The pathogenesis of MASH is complex and multifactorial. Several studies consider overnutrition, which causes excess hepatic lipid accumulation, as the primary driver of MASLD9,10,11. This lipid imbalance results in the formation of lipotoxic species, which induce cellular stress, inflammasome activation, and apoptosis, ultimately promoting liver inflammation and fibrosis1,12. Macrophages are especially vital to the progression of liver fibrosis and inflammatory processes13. Current pharmaceutical research was focused on blocking lipid metabolism, inflammation, and fibrosis, key processes involved in MASLD pathogenesis. However, the treatment of MASLD/MASH remains a clinical challenge. In patients with obesity or type 2 diabetes, incretin mimetics such as specifically glucagon-like peptide-1 (GLP-1) receptor agonists (GLP-1RAs) and insulin sensitizers like pioglitazone may provide some benefit. Emerging evidence suggests that these agents can alleviate steatohepatitis and reduce cardiovascular risks, but their efficacy in improving liver fibrosis remains unsatisfactory14,15,16. Resmetirom, the only FDA-approved pharmacotherapy for MASH without cirrhosis, has shown promise but requires further investigation to evaluate its long-term safety, particularly concerning endocrine-related adverse effects on the thyroid glands, gonads, and bones16. Accordingly, it remains critical to explore more safe and effective drugs.

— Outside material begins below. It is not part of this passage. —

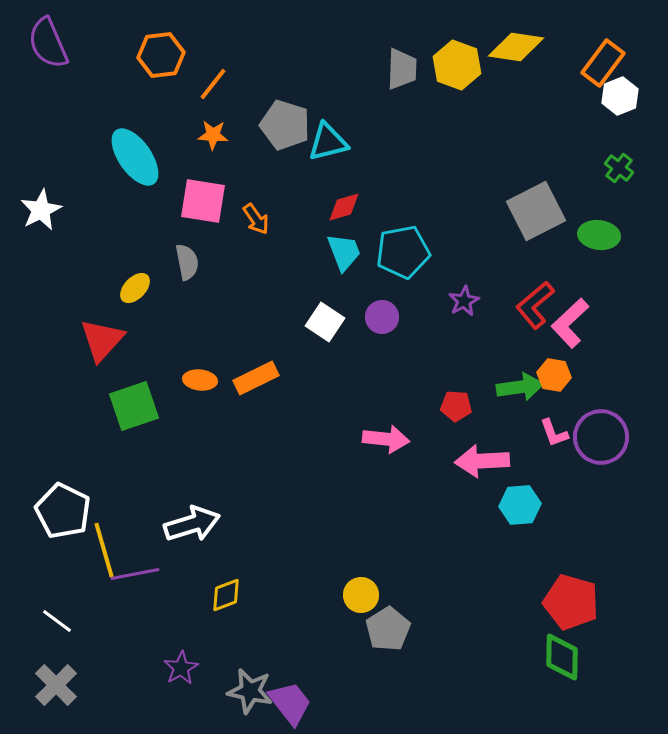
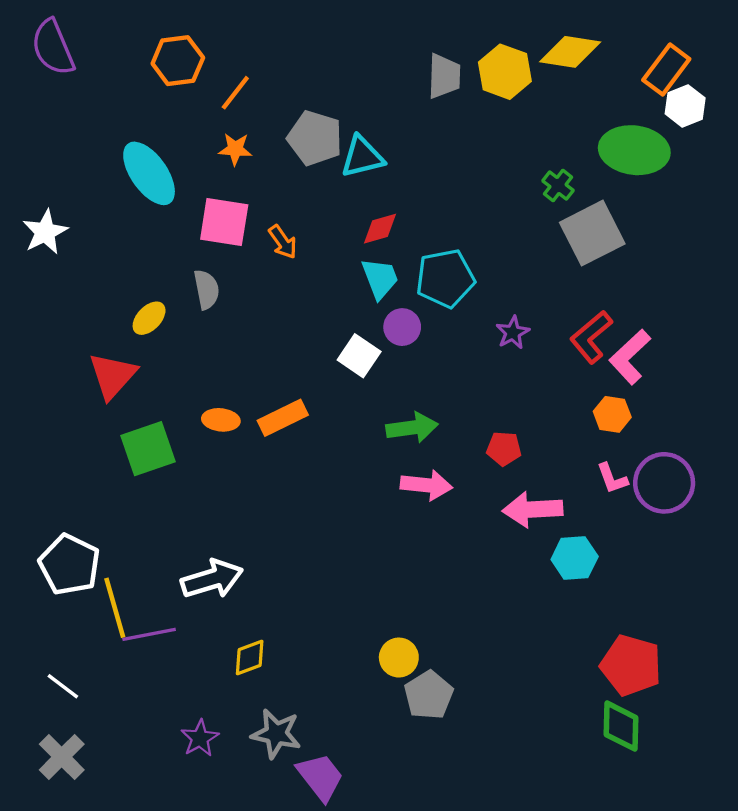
green cross: (619, 168) -> (558, 186), moved
green ellipse: (599, 235) -> (634, 150), moved, size x1.5
purple circle: (382, 317) -> (402, 327), moved
green arrow: (520, 387) -> (412, 428), moved
gray star: (250, 691) -> (276, 734), moved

Fluorofenidone [1-(3-fluorophenyl)-5-methyl-2-(1H)-pyridone; AKF-PD] is a novel small-molecule compound originally developed to treat renal fibrosis by blocking TGFβ signaling17,18,19. Subsequent studies have demonstrated its effectiveness in treating liver fibrosis by suppressing the NF-κB pathway and hepatic stellate cell activation20,21 as well as pulmonary fibrosis by inhibiting NLRP3 inflammasome activation and eIF3a expression22,23. Additionally, AKF-PD exhibits potent anti-inflammatory properties by inhibiting inflammasome activation, the MAPK/NF-κB pathway, and the release of pro-inflammatory cytokines such as TNF-α and IL-1β22,24,25,26. Our previous study reported that AKF-PD ameliorates cholestasis, a chronic liver disease characterized by the intrahepatic accumulation of bile acids27. More importantly, alleviating cholestasis in MASH patients is also considered an effective therapeutic strategy28,29. Compared to current treatments, which are limited by their single-target focus and inability to reverse severe MASH, AKF-PD’s powerful effects of anti-inflammation, anti-fibrosis, and anti-cholestasis highlight its significant therapeutic potential for patients with advanced liver injury and fibrosis. However, it remains unclear whether AKF-PD can effectively protect against MASH.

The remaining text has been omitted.